_What is needed:_
Read the records below and report each line in which "ответов" occurs.

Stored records

....

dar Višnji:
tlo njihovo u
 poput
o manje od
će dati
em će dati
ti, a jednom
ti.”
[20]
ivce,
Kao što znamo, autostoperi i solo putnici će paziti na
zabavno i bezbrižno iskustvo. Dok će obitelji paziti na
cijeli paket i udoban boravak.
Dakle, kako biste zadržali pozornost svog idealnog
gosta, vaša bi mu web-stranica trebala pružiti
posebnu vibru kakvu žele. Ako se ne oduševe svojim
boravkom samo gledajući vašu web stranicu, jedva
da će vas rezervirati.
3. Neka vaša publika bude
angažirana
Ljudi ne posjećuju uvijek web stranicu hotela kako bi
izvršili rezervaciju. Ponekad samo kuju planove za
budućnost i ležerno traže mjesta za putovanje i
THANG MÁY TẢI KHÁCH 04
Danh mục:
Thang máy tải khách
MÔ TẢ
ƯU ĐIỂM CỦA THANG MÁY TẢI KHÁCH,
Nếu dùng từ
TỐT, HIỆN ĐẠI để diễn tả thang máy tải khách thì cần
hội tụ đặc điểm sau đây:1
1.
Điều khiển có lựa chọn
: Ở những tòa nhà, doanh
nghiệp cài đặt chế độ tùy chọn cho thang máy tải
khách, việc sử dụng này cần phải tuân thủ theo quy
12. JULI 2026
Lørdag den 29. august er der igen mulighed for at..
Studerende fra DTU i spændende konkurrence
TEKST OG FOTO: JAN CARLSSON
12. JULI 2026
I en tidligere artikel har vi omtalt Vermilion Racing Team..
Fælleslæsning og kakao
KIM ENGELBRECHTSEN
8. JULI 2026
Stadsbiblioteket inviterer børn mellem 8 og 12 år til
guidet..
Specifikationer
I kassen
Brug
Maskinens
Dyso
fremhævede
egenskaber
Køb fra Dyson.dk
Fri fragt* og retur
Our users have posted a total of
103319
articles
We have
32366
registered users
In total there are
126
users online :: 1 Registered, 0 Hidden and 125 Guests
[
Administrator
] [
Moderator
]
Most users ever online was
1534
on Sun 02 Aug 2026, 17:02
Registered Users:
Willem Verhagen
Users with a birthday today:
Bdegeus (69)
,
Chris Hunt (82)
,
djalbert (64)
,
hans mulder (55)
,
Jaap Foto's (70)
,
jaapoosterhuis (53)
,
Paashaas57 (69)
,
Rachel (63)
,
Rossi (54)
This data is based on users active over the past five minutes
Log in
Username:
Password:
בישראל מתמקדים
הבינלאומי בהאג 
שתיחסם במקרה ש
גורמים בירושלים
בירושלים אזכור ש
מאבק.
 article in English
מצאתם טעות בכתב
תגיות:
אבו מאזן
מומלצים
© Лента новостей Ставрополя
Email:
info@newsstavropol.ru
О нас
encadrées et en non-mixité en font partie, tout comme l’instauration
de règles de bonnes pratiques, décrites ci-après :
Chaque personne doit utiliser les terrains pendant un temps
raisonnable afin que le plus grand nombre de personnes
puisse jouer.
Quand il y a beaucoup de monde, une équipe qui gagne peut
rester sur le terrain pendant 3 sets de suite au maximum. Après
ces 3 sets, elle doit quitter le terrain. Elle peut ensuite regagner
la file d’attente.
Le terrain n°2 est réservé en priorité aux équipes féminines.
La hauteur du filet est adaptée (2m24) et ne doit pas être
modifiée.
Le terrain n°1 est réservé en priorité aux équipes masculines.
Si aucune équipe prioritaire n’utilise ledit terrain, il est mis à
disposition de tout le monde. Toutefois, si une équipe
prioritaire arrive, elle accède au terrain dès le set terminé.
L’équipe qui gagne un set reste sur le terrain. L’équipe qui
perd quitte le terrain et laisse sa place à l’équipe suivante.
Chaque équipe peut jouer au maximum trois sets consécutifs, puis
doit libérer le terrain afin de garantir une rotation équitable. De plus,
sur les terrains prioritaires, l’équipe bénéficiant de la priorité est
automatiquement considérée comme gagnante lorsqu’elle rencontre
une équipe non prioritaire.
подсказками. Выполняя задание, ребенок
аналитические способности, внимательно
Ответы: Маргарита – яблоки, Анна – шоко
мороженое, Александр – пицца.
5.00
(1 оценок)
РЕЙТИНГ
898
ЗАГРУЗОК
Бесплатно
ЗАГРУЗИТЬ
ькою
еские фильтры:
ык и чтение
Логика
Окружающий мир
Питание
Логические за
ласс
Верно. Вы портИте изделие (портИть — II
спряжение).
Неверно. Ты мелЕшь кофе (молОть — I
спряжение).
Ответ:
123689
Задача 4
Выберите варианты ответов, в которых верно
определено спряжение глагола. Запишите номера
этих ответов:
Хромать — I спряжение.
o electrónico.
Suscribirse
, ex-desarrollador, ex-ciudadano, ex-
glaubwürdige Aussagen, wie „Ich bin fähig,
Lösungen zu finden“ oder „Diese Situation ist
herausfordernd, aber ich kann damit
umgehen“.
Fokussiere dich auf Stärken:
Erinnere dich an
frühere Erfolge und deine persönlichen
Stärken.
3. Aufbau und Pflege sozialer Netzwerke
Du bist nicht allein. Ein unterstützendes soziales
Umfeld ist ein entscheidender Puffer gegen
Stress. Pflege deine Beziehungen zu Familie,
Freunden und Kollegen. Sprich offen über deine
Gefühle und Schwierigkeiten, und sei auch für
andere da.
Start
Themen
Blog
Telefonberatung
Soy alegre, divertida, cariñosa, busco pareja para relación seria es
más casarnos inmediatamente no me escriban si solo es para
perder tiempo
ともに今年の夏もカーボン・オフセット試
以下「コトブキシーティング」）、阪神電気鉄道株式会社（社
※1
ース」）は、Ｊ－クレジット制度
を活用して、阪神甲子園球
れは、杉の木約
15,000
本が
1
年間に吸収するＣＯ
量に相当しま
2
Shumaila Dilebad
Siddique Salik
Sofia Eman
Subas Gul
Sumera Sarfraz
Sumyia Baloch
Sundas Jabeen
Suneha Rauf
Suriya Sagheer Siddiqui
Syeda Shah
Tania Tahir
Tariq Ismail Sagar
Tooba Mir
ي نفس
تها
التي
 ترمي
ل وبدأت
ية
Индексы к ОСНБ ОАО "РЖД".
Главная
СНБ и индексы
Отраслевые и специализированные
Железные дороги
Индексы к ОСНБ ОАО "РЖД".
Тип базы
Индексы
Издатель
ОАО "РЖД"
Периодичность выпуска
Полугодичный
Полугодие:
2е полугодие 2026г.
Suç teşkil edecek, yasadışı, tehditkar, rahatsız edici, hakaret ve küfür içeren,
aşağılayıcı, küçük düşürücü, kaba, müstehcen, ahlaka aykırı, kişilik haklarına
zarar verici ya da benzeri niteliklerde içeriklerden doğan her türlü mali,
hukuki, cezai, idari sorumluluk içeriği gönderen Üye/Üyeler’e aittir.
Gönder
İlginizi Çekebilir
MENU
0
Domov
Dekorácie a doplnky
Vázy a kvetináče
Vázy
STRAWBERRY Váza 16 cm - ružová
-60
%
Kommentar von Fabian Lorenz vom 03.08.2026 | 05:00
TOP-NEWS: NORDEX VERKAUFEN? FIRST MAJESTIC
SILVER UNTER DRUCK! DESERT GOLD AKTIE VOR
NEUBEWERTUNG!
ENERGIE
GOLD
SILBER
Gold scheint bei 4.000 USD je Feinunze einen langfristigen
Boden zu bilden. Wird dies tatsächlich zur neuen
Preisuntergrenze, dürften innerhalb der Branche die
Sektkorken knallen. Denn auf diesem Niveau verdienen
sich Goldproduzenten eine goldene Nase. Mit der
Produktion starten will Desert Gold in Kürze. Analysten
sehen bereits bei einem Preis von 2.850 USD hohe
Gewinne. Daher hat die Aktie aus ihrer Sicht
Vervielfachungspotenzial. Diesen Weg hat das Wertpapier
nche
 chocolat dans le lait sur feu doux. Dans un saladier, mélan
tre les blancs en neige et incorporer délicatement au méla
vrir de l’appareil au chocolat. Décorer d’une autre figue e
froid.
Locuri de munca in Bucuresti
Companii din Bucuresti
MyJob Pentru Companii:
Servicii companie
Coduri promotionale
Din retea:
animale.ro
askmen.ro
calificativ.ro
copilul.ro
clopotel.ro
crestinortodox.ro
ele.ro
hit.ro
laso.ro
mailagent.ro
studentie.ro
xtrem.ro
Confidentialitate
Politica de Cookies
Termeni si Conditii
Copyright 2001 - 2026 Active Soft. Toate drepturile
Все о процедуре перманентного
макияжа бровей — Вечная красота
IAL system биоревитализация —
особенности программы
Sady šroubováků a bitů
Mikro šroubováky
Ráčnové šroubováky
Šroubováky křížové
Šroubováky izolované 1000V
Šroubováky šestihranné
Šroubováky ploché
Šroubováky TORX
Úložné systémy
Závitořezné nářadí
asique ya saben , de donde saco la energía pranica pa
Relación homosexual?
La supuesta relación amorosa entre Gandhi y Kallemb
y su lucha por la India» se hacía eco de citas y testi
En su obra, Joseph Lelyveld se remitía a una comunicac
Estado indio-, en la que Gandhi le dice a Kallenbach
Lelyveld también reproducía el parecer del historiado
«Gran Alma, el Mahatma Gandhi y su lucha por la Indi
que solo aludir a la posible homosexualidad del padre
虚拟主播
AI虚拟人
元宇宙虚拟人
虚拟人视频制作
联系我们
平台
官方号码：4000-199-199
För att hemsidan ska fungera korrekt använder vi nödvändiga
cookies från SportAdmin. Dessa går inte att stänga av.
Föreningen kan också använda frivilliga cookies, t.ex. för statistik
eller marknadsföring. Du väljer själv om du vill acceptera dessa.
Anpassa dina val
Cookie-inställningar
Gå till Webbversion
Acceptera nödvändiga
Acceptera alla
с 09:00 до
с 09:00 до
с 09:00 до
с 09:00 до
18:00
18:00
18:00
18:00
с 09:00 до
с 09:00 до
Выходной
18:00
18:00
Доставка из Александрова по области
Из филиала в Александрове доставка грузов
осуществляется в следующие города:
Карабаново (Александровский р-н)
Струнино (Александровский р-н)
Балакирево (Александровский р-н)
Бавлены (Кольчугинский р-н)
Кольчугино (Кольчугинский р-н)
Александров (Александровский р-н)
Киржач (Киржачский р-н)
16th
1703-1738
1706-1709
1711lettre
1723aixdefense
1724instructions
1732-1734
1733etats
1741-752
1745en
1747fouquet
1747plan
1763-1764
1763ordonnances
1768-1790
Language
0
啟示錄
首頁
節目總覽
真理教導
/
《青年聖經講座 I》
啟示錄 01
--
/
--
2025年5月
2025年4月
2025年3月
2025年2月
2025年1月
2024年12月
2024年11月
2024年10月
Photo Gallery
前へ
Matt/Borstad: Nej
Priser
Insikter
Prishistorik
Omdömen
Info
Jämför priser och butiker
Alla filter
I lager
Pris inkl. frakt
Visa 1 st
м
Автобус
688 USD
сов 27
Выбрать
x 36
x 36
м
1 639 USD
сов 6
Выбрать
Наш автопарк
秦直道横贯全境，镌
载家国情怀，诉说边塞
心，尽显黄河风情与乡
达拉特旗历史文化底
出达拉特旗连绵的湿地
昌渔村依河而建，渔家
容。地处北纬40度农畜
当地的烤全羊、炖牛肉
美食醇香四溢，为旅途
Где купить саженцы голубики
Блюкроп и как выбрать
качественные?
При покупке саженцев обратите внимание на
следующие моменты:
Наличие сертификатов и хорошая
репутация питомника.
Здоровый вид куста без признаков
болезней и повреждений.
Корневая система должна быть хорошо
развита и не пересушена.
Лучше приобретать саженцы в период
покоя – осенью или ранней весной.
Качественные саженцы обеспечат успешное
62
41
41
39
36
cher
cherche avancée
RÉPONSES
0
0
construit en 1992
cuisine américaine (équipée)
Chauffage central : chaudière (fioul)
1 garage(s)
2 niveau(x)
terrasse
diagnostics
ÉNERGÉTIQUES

....

_Answer section:_
Выберите варианты ответов, в которых верно
этих ответов:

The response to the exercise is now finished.